A shared economy is rolling the world, that’s for sure. The direct response is an active lifestyle and a modern world in which big money is filmed.
We increasingly read articles that advocate or condemn the shared economy. What is it all about and why is there such a stir? It can change everything that is obvious and important to us today. Can you imagine a world in which little boys no longer want their own cars and houses? It is this world that meets us and is defined by a shared economy.
What is the shared economy actually about?
– does not exclude personal property but does not need it;
– replaces the investment in assets for the purchase of services;
– is based on trust and built through the Internet.
Shared economy is another evolutionary step in our social life. For a long time, people tried to accumulate wealth and money so that they could use it and pass it on to their offspring. The vision of car ownership, real estate and people’s motivation to improve the work they do is the driving force behind all the founders of large corporations and corporations, helping people have smaller and larger goals in their lives.
Ownership itself, however, runs into existential problems, as young people feel insecure and love to live only what is right now. To a large extent, the Internet has contributed to the boom in the shared economy, which has made it possible to keep in touch with virtually anyone in the world, not just with a narrow circle of friends and family.
The basic prerequisite for a shared economy is to limit traditional ownership (especially cars and real estate) and replace it by renting and sharing. In short, you don’t have your own car, and you don’t even need it, because thanks to the Internet you can find out who is traveling in the same direction and put yourself on it. Short-term rental of real estate via Airbnb is also proof that the shared economy is already developing and is facing positive times.
It has always worked and it still works today, although we are not very aware of it: we borrow tools and clothes, and no one finds it strange. This is mainly the case between friends and family, but the Internet makes it possible to expand these social circles.
However, it does not rule out ownership as such, as someone will still have to own those cars – just offering them for sharing and renting. However, this should be the role of companies that would also be able to offer customers guarantees and stable price conditions.
The young generation sees things differently. She is reconciled to the temporary nature and the fact that she may not own some things.
It uses platforms like Uber, Airbnb, Bla Bla Car and is happy because it receives a service that fits her lifestyle ideas. “With different platforms, they have the opportunity to share items, knowledge, money, experience, networks, content and various other things – including cars and housing,” says Bla Bla Car.
Bla Bla Car also foresees at least important principles that drive a shared economy:
– Unused things lose value
– Access to things is better than ownership
– Trust among strangers on the Internet
Today, the shared economy is often written as something that inevitably has to come and it is time. The exclusion of property is considered obsolete and outdated because its price of excessive and practical use questionable. Apparently, up to 90 percent of the time is spent somewhere parked, unused. Should we only pay ten percent of the total price of the car or should we look for a more cost-effective alternative? The first option is nonsense, the second is not.
The model of renting and sharing instead of ownership counts on a company in which everyone earns throughout their lives and invests the same or more money in services instead of investing in material. The retirement age associated with lower income and thus the inability to pay for sharing services is a risk and threat to the whole concept of a shared economy.
The current institute of property is good in that when a person buys a car, after it is paid out, value remains in his hands; maybe half or even lower, but some value. Even if the car has been paying off for ten years, it can continue to drive for decades if it cares well for it, or sell it and use the funds to buy another.
However, after ten years of rent, they will pay the same money, but without any investment in value. All he has to do is pay for short-term rentals and sharing, but with less chance of change. And if this person gets into retirement age, or if he or she faces serious obstacles, such as illness or a change in his / her life situation, he / she will be pushed aside.

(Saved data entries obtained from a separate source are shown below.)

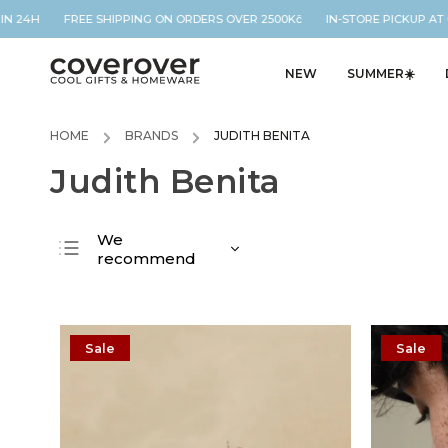
N 24H FREE SHIPPING ON ORDERS OVER 2500Kč IN-STORE PICKUP AT O
NEW
SUMMER☀️
HOME
/
BRANDS
/
JUDITH BENITA
Judith Benita
We
recommend
Least expensive
Most expensive
Bestsellers
Sale
Sale
Alphabetically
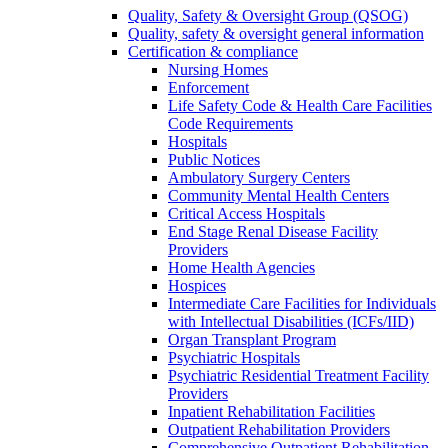
Quality, Safety & Oversight Group (QSOG)
Quality, safety & oversight general information
Certification & compliance
Nursing Homes
Enforcement
Life Safety Code & Health Care Facilities
Code Requirements
Hospitals
Public Notices
Ambulatory Surgery Centers
Community Mental Health Centers
Critical Access Hospitals
End Stage Renal Disease Facility
Providers
Home Health Agencies
Hospices
Intermediate Care Facilities for Individuals
with Intellectual Disabilities (ICFs/IID)
Organ Transplant Program
Psychiatric Hospitals
Psychiatric Residential Treatment Facility
Providers
Inpatient Rehabilitation Facilities
Outpatient Rehabilitation Providers
Comprehensive Outpatient Rehabilitation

The United States is a good example of how such a lifestyle does not work for rent. They are proof that even a wealthy person can become homeless within a year and lose both a house and a Porsche, which he actually only leases for a long time. If he had his own car and his own house, there would be a chance to sell them and get something cheaper, while still financially going green.

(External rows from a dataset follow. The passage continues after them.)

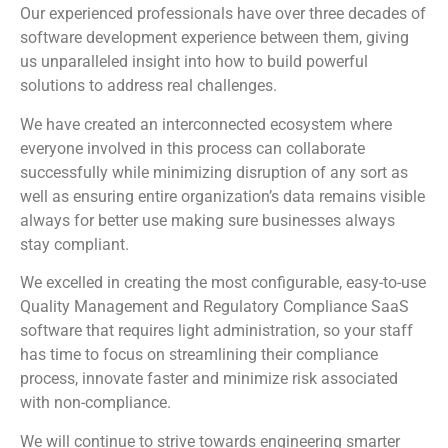
Our experienced professionals have over three decades of
software development experience between them, giving
us unparalleled insight into how to build powerful
solutions to address real challenges.
We have created an interconnected ecosystem where
everyone involved in this process can collaborate
successfully while minimizing disruption of any sort as
well as ensuring entire organization’s data remains visible
always for better use making sure businesses always
stay compliant.
We excelled in creating the most configurable, easy-to-use
Quality Management and Regulatory Compliance SaaS
software that requires light administration, so your staff
has time to focus on streamlining their compliance
process, innovate faster and minimize risk associated
with non-compliance.
We will continue to strive towards engineering smarter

A shared economy will make it possible to shift capitalism and entrepreneurship from company to person. It will enable the emergence of new ways of living based on the provision of services through publicly available Internet platforms. Many more people will be able to rent their cars and real estate for a short time to help others and make some money.
In this respect, quality, universal and secure Internet platforms for publishing offers and contact between provider and customer are essential. Nowadays, services such as Airbnb, Bla Bla Car or the mentioned Uber perform these tasks correctly.
Is a shared economy feasible in the long term? Will we be tolerated by all legislation? In fact, we already live and use it to our advantage, even if it penetrates the world of cars and real estate a little harder. Here it is necessary to build confidence and increase security. However, it is quite certain that, especially in large cities, the concept of shared economy will continue to grow and contribute to a significant change in the lifestyles of the coming generations.